Data Cleaning Pandas Project Feedback: US Census

Hi Codecademy team,

I have just finished with the Data Cleaning Module in the DS Path and in the end of the module, there is a project to clean the US Census data. Overall, I am very happy with the knowledge I gain from this module and with my ability to apply it to the project. I am sure these tools are just the tip of the iceberg.

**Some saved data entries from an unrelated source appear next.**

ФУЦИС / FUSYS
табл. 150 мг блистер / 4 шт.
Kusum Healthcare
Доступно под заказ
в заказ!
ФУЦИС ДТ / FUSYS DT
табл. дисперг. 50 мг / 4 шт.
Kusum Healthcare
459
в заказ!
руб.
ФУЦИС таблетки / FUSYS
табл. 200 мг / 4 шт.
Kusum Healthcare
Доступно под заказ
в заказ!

Well, the reason I am posting this is to get some constructive feedback from other aspiring data scientists/analysts to review my Python Codes. Below is my code:

import pandas as pd
import numpy as np
from matplotlib import pyplot as plt
import codecademylib3_seaborn
import glob

#Number 2
states_files = glob.glob('states[0-9].csv')
df_list = []
for file in states_files:
  df = pd.read_csv(file)
  df_list.append(df)
us_census = pd.concat(df_list)

#Number 3 and 4
print(us_census.columns)
print(us_census.dtypes)
#Renaming a column
us_census.rename(columns = {'Unnamed: 0' : 'ID'}, inplace = True)

# Number 5
#replacing $ sign 
us_census['Income'] = us_census['Income'].replace('\$', " ", regex = True)
#convert to numeric and round to 2 decimal places
us_census['Income'] = pd.to_numeric(us_census['Income'])
us_census['Income'] = round(us_census['Income'], 2)

# Number 6
gender_split = us_census['GenderPop'].str.split('_')
# print(gender_split)
m = gender_split.str.get(0)
f = gender_split.str.get(1)
us_census['Men'] = m
us_census['Women'] = f

#Number 7
#Separating the numbers from the M and F 
men_split = us_census['Men'].str.split('(\d+)', expand = True)
women_split = us_census['Women'].str.split('(\d+)', expand = True)
us_census['Men'] = pd.to_numeric(men_split[1])
us_census['Women'] = pd.to_numeric(women_split[1])
us_census = us_census.drop('GenderPop', axis = 1)

# Number 9
us_census = us_census.fillna(value = {'Women': us_census['TotalPop'] - us_census['Men']})

# Number 10
census_duplicates = us_census.duplicated()
# print(census_duplicates.value_counts())

# Number 11
# No duplicates were found and therefore, no need to execute .drop_duplicates() function

# Number 8
plt.scatter(us_census['Women'], us_census['Income'])
plt.xlabel('Income for Women')
plt.ylabel('Income Level')
plt.title('The relationship between Women and Income Level')
plt.show()

# Number 13
print(us_census.dtypes)

# Number 14
for column in us_census.columns[3:9]:
  us_census[column] = us_census[column].replace('[\%]', " ", regex = True)
  us_census[column] = pd.to_numeric(us_census[column])
  us_census = us_census.fillna(value = {column : 0})
#print(us_census)

#plotting histogram for each ethnicity 
plt.close('all')
plt.figure(figsize = (10,40))
x = 1
colors = ['blue', 'red', 'green', 'orange', 'pink', 'purple']
for column in us_census.columns[3:9]:
  plt.subplot(6,1,x)
  plt.hist(us_census[column], color = colors[x-1])
  plt.xlabel('{} Population Number in Percentage'.format(column))
  plt.ylabel('Frequency')
  plt.title('{}'.format(column))
  plt.subplots_adjust(hspace = .25)
  x += 1  
plt.show()

Now, I can’t post the output of my code here as the tables and graphs are pretty big. It will be too messy. But I want to have you pay particular attention to Python code for number 14.
I spent about 3 hours and 2 cups of tea on that block of code. The objective of this block of code is to create a loop that will automatically create a histogram for each ethnicity in the dataset. This code of mine does work, but I am curious if you guys have a simpler and easier way to create this loop.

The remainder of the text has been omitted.